━━ Extracted material

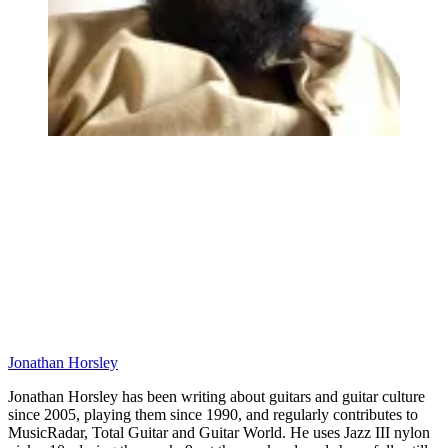
Jonathan Horsley
Jonathan Horsley has been writing about guitars and guitar culture
since 2005, playing them since 1990, and regularly contributes to
MusicRadar, Total Guitar and Guitar World. He uses Jazz III nylon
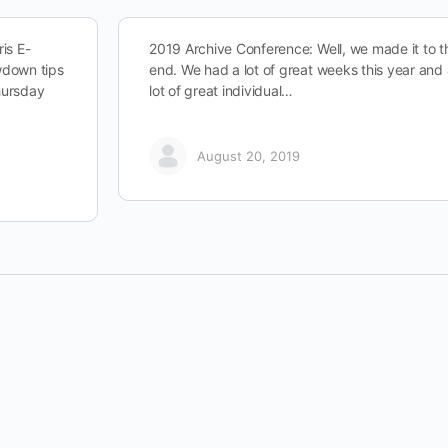
is E-
2019 Archive Conference: Well, we made it to t
owdown tips
end. We had a lot of great weeks this year and
hursday
lot of great individual…
August 20, 2019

━━━━

**Task item**
An exact copy of the material above is required, minus its images.

**Exercise answer**
Jonathan Horsley
Jonathan Horsley has been writing about guitars and guitar culture
since 2005, playing them since 1990, and regularly contributes to
MusicRadar, Total Guitar and Guitar World. He uses Jazz III nylon
is E-
2019 Archive Conference: Well, we made it to t
owdown tips
end. We had a lot of great weeks this year and
hursday
lot of great individual…
August 20, 2019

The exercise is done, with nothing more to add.